IRIN, November 18, 2009
New report highlights people’s thirst for peace
The impunity of alleged war criminals and a weak judiciary are key reasons for the continued fighting, say experts
Over two million Afghans have been killed or wounded in armed conflicts and violence over the past three decades but the desire for peace and stability has always been strong, nine NGOs say in a report published today.
“A whole generation has grown up never having experienced peace and many Afghans are struggling to cope with the psychological, economic, social and physical ramifications of the conflict, past and present,” says the report entitled The Cost of War, Afghan Experiences of Conflict, 1978-2009.
“My cousin was abducted and raped during the mujahadeen time. It was very bad. She had to leave school.
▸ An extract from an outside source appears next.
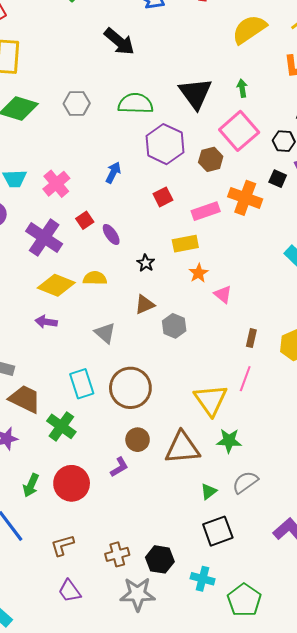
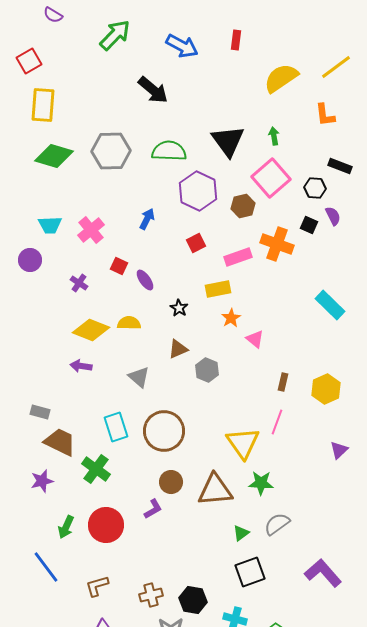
gray hexagon: (77, 103) -> (111, 151), size x1.5
red square: (85, 220) -> (119, 266), turned -30
purple cross: (44, 238) -> (79, 283), size x0.5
All of the girls in my village were kept home from school after that, because of fear of the mujahadeen.” – Female, Herat
“Women in our district suffered the most, especially during the mujahadeen period since bothsides raped many women from the other side’s ethnic group.” – Male, Kunduz
“The majority of those who have suffered are women. Some are widows and sometimes they wereraped, sexually assaulted or physically attacked during the war.” – Female, Daikundi
From full text of report, Page 20
The report documents personal experiences of past wars and common perceptions about the ongoing conflict in the country. It is based on over 700 interviews with people in 14 of the 34 provinces.
“The primary goal of the research was to look at the experiences of ordinary Afghans over the past 30 years, understand their perceptions of the current conflict and what they think should be done to alleviate the violence,” Ashley Jackson, head of policy and advocacy with Oxfam International in Afghanistan and author of the report, told IRIN.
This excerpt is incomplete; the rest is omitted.